**The problem**
Look through the data and write out every line with the word "Trąby" in it.

**The input**
::::::::::

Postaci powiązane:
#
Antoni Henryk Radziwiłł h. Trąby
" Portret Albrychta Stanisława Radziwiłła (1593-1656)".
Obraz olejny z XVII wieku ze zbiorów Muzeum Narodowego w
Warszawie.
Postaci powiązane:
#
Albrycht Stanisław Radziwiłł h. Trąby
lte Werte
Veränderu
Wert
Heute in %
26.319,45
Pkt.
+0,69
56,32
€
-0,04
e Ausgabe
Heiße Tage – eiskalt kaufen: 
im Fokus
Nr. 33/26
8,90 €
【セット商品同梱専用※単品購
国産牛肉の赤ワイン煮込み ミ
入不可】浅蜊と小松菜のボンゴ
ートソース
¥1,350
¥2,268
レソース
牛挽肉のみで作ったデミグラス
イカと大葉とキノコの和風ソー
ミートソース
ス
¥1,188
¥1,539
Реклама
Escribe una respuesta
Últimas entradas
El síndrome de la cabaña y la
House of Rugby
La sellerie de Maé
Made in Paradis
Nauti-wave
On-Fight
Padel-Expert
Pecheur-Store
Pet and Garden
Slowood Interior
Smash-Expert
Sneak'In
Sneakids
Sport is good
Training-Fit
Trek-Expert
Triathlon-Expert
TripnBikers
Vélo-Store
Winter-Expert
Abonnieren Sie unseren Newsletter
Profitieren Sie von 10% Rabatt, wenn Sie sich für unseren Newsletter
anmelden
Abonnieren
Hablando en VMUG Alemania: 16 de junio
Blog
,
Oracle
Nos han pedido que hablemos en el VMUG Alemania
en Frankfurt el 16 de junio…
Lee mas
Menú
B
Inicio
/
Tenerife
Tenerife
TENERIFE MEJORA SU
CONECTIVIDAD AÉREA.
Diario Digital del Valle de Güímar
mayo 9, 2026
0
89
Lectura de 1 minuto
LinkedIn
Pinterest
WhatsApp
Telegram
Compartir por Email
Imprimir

::::::::::

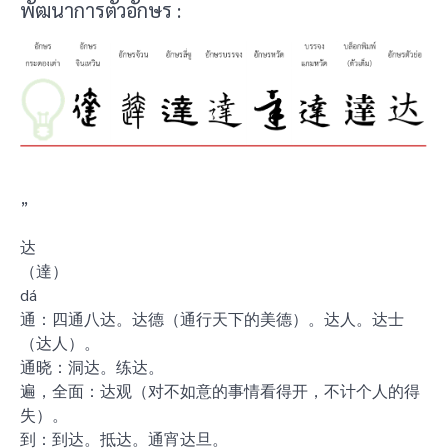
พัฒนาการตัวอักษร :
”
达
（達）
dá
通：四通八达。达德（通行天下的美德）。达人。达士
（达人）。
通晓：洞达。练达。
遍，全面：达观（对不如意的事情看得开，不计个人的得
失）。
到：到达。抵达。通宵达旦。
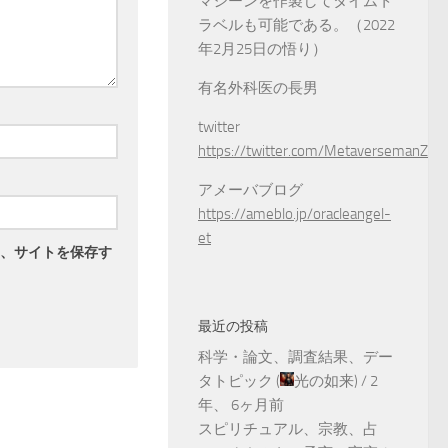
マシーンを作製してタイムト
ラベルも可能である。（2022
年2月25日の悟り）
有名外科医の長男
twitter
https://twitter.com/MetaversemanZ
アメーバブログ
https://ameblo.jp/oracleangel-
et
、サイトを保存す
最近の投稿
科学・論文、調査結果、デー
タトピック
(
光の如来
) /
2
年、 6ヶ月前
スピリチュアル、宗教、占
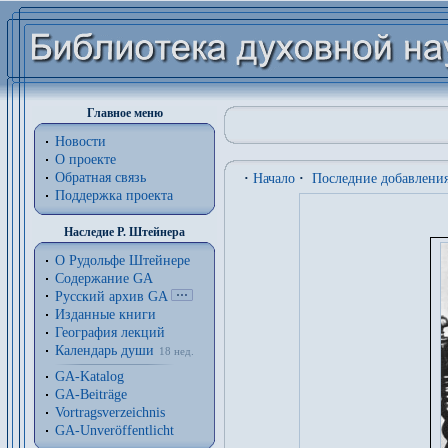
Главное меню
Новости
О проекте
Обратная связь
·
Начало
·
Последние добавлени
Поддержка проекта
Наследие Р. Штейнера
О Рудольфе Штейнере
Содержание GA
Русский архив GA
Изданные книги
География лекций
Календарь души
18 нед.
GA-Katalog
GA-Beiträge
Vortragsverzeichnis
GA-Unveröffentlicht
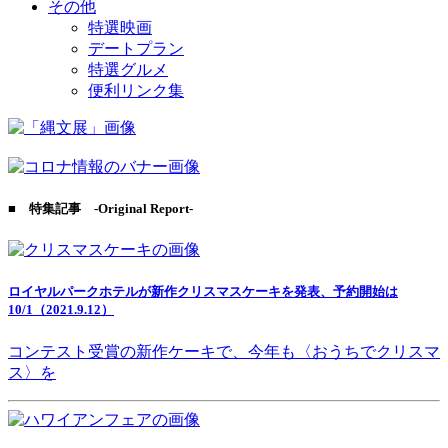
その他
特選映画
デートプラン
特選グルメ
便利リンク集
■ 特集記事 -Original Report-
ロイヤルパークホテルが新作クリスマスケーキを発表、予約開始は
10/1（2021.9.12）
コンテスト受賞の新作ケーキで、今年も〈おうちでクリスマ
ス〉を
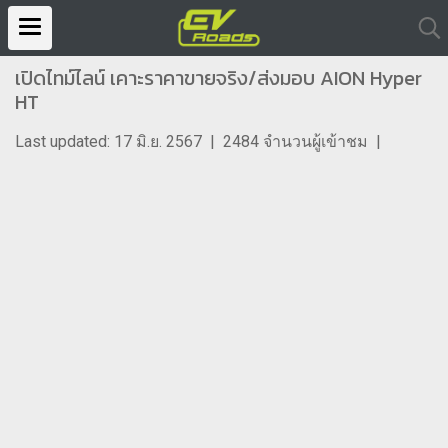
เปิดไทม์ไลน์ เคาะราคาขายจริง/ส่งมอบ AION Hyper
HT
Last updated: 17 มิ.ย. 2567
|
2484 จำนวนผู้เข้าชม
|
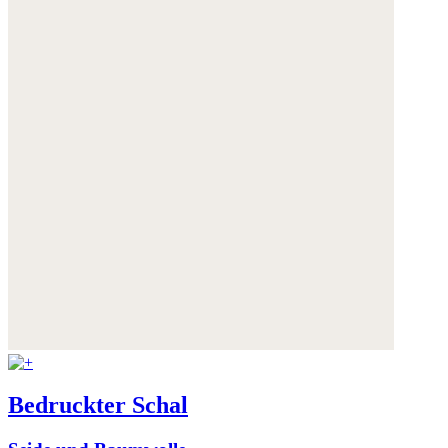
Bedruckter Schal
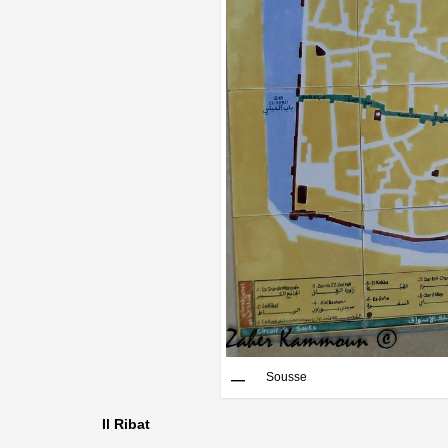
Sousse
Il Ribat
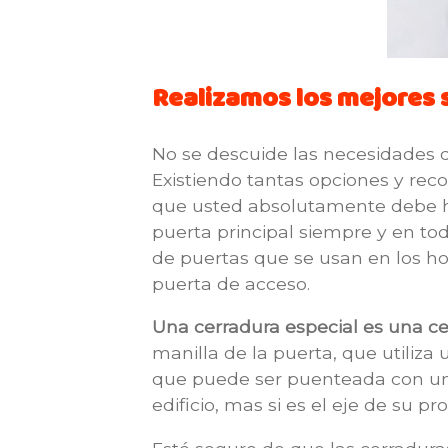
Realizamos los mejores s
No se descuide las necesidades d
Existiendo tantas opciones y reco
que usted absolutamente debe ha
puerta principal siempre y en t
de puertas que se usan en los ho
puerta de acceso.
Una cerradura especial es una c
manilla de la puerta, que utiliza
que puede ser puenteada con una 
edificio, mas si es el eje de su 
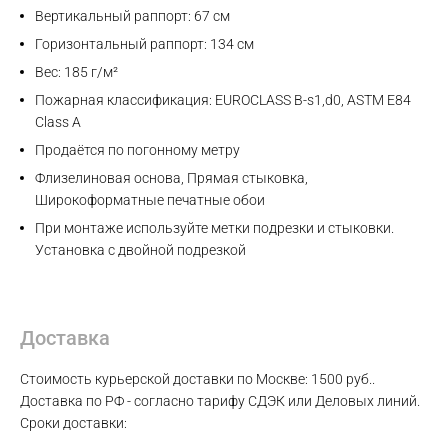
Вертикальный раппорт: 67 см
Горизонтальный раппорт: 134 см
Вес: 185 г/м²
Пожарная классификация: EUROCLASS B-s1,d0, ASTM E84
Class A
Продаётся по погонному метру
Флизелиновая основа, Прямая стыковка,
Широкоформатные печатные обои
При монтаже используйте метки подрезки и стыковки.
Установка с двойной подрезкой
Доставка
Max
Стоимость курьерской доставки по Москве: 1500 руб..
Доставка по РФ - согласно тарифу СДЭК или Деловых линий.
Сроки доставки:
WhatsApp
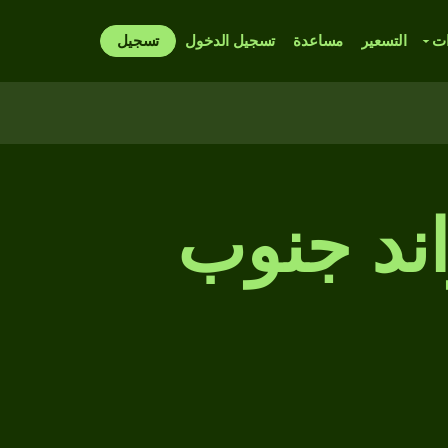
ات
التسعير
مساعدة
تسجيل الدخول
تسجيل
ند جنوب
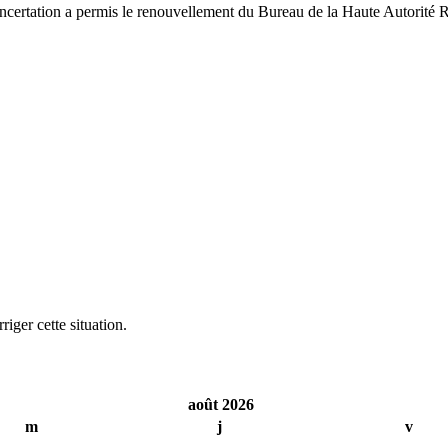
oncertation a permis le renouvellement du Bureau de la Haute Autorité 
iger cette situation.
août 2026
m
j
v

::::::::::

**Solution for this problem**
Antoni Henryk Radziwiłł h. Trąby
Albrycht Stanisław Radziwiłł h. Trąby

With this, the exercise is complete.